# New Lathe



## cedarwood (Feb 3, 2012)

Well I have really gone over to the dark side as James has said, I have now purchased an Apollo Professional lathe it comes on its own Apollo bench with about 80 gouges/skews/hollowing tools, 3 chucks 1 of which is the Sorby eccentric.
Jet 300 dust extractor, boxes of wood blanks, Polish, sand paper etc.
Will post pics of it as soon as I have it installed, well I shall take pics of the collection and installation.
I get to have my hands on it Tuesday evening so hopefully will be up and running by Thursday.
Attached are pics of a bowl in progress on my present lathe, the wood is I believe Cedar that came from an estate that we do work for, I need to speak to the chaps that cut it down when I next see them to know for sure (our paths don't always cross when I am working there).


----------



## cedarwood (Feb 3, 2012)

more pics


----------



## wbh1963 (Oct 11, 2011)

Hi Roger,

Thanks for sharing this with us. That sure looks like a lot of fun.


----------



## BernieW (Sep 12, 2006)

Sounds like you are getting a nice setup. Going to be a nice looking bowl. Can't wait to see it finished.


----------



## papawd (Jan 5, 2011)

Looking good


----------



## cedarwood (Feb 3, 2012)

*bowl*

the finished bowl, wall thickness 3/8 four coats food safe oil then four lots of beeswax on the outside. This one is destined for a large old Cotswold manor house.


----------



## BernieW (Sep 12, 2006)

That is a beauty and finished nicely.


----------



## OPG3 (Jan 9, 2011)

Roger, those are some great shots of some beautiful work, thus far my projects almost always have corners on them - but I really admire this kind of work! I feel certain you will be very pleased with your new acquisitions!


----------



## cedarwood (Feb 3, 2012)

Thanks for the compliment Bernie I still have a long way to go to reach your standard so long as I live long enough lol and Otis even square projects can be beautiful just take a look at some of the jewelry boxes and other ornate work other members have posted.
My partner and I both love wood we even have the off cuts from cutting up the oak to make her jewelry box with as varnished wall hangings.
Anyway while this bowl was drying I turned 2 others 1 in green oak and 1 in green apple wood and 2 cedar table lamps complete with cracks which is what the customer wanted and also no finish just the bare sanded wood.
I didn't have to do anything but turn them the customer did the fittings and lampshades all I need to do is get a couple of pics when they are in place and again the house is an old Cotswold stone farm house so they should look really at home in there.
Oh yea Bernie she actually wants them to crack as they dry out, they weighed just over 5kg each when I had finished turning them and I only had 3/4 of an inch clearance over the bed as she wanted them very large in diameter.


----------



## cedarwood (Feb 3, 2012)

The green oak bowl, the finish is just 3 coats of lemon oil because again it is for the same lady the lamps were made for, with a very light sanding between coats.
This bowl will be on its way to their holiday home in the Caribbean on Wednesday, no payment for this one it is a gift to her as she has always wanted something made from oak off of the estate.
The last tree that we had cut up by a proper mobile mill then stacked to dry was whisked away to be made into new doors for one of the cotwold stone barns :sad:
I did manage to grab a left over piece and used it for the mantle over my rebuilt fireplace:laugh:


----------



## cedarwood (Feb 3, 2012)

Look very carefully at the last pic in the above post and if you have a good imagination you should be able to see a face, cat? mouse? koala even.

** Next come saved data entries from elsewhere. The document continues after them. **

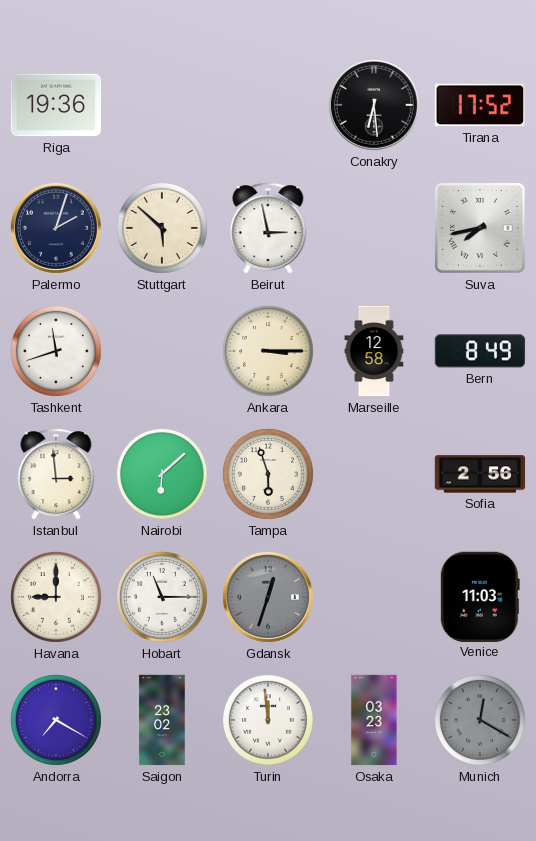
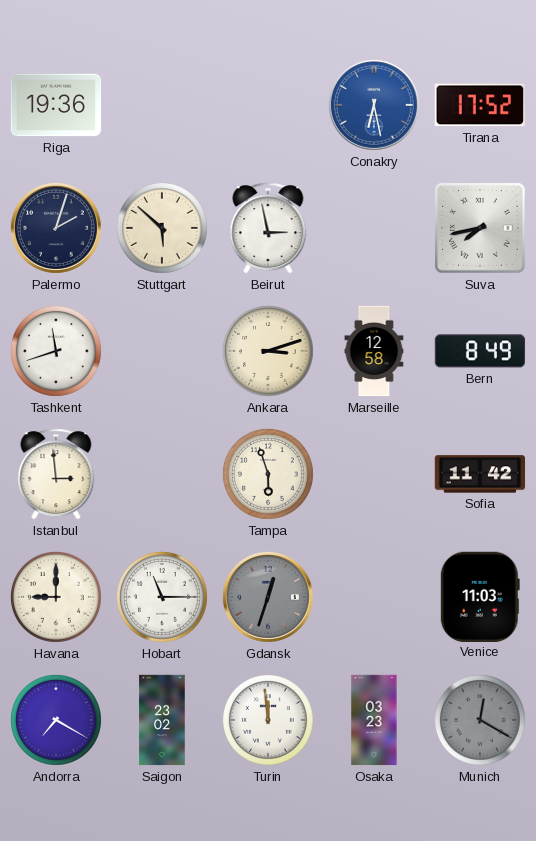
Conakry: 6:29 -> 6:28
Conakry dial: black -> blue
Ankara: 3:15 -> 3:12
Nairobi: 6:08 -> none
Sofia: 2:56 -> 11:42
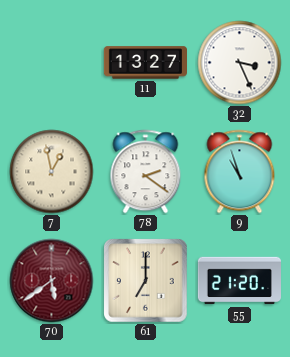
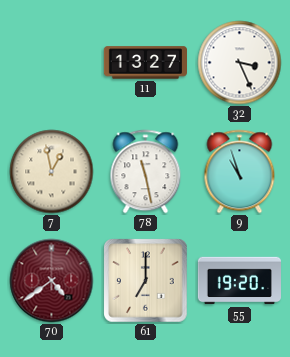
78: 2:21 -> 11:28
70: 5:39 -> 4:39
55: 21:20 -> 19:20
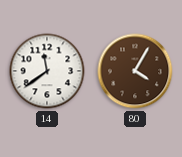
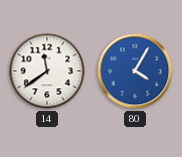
80 dial: brown -> blue
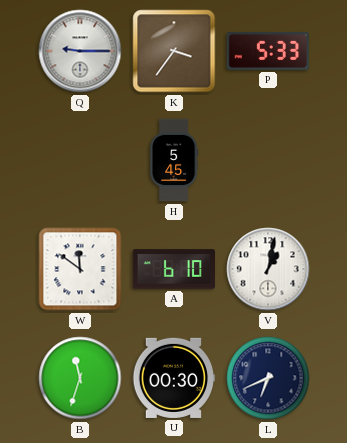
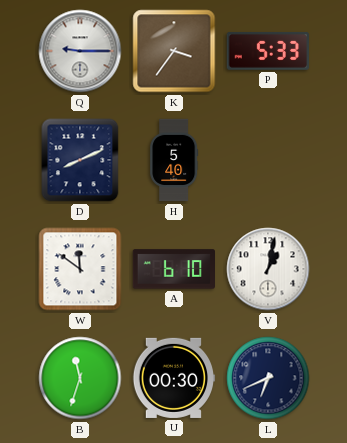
D: none -> 8:11
H: 5:45 -> 5:40
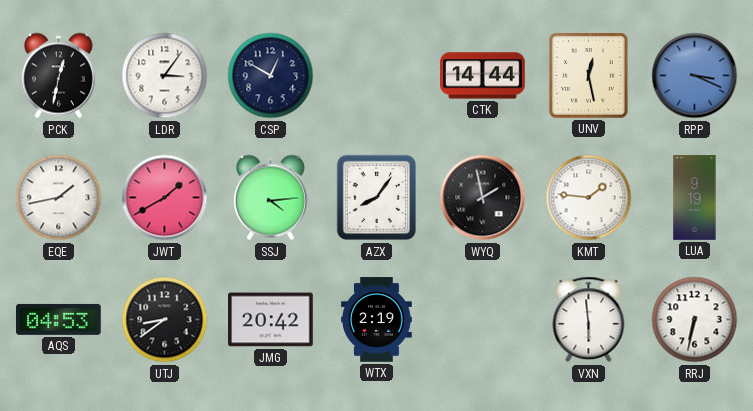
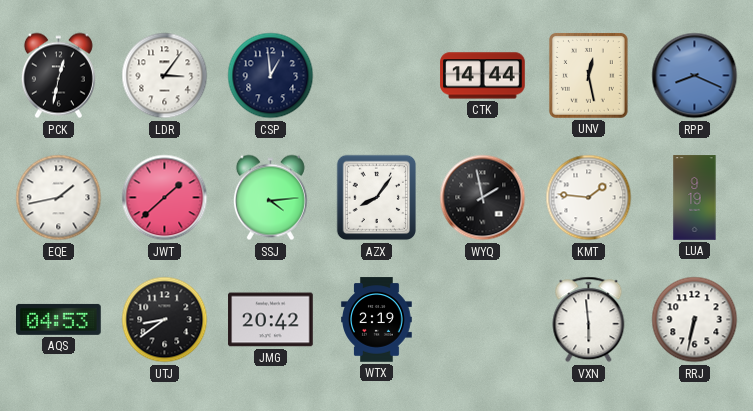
CSP: 12:50 -> 12:59
RPP: 3:19 -> 8:19
JWT: 1:40 -> 1:38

The apple wood bowl isn't finished yet so will put up pics when it is.

This one is just a very simple platter made for practice and fun it was a piece of oak that came in a hobby pack of timber that I bought, it is stood on one of the off cut oak wall hangings.


----------



## cedarwood (Feb 3, 2012)

Well new lathe is finally here and installed just got to get used to it lol:dance3:


----------



## cedarwood (Feb 3, 2012)

First bowl off the new lathe, just a very simple one in order to get used to the lathe and the tools that came with it could be used as a salad bowl but more likely a fruit bowl.


----------



## cedarwood (Feb 3, 2012)

Well everything I have done up till now has been big and chunky so thought it was about time I did something delicate and I must say I surprised myself with how well the box "turned" out:lol:


----------



## BernieW (Sep 12, 2006)

Congrats Roger on the new lathe. It looks like you are having fun. Those are some nice looking turnings for firsts off the lathe. Have fun and enjoy the lathe.


----------



## cedarwood (Feb 3, 2012)

Well Bernie I am definitely having some fun and one of the bosses daughters heard that I had a lathe and she asked if it was possible for me to make her a large salad bowl as a wedding present, well this is the result of my labors. It is 19 inches wide and 6 inches tall, when she came to view it we ended up having a real old bartering session after I told her what I wanted for it and a laugh to boot because the bartering was going UP not down and she now wants one for herself made from a tree off the estate, the wood for this one came from a neighboring estate that I have access to.:sold: 
Oh yes the wood is oak


----------



## Gaffboat (Mar 11, 2012)

Roger, your work is truly art. Beautiful stuff. Wood turning is totally out of my experience realm so I'm curious, how many hours do you usually spend making a bowl?


----------



## cedarwood (Feb 3, 2012)

Well Oliver it all depends on the size of the bowl the big oak bowl took about 5 hours that was from cutting out the blank from the tree trunk to hollowing out, then it takes a few minutes each day to oil it to stop it drying too fast.
It will probably take about 8 to 12 weeks to be able to use it, the last small 8 inch natural edge bowl that I did took just 3 weeks to dry but then it also had thinner walls, that one is now in the Caribbean.:happy:


----------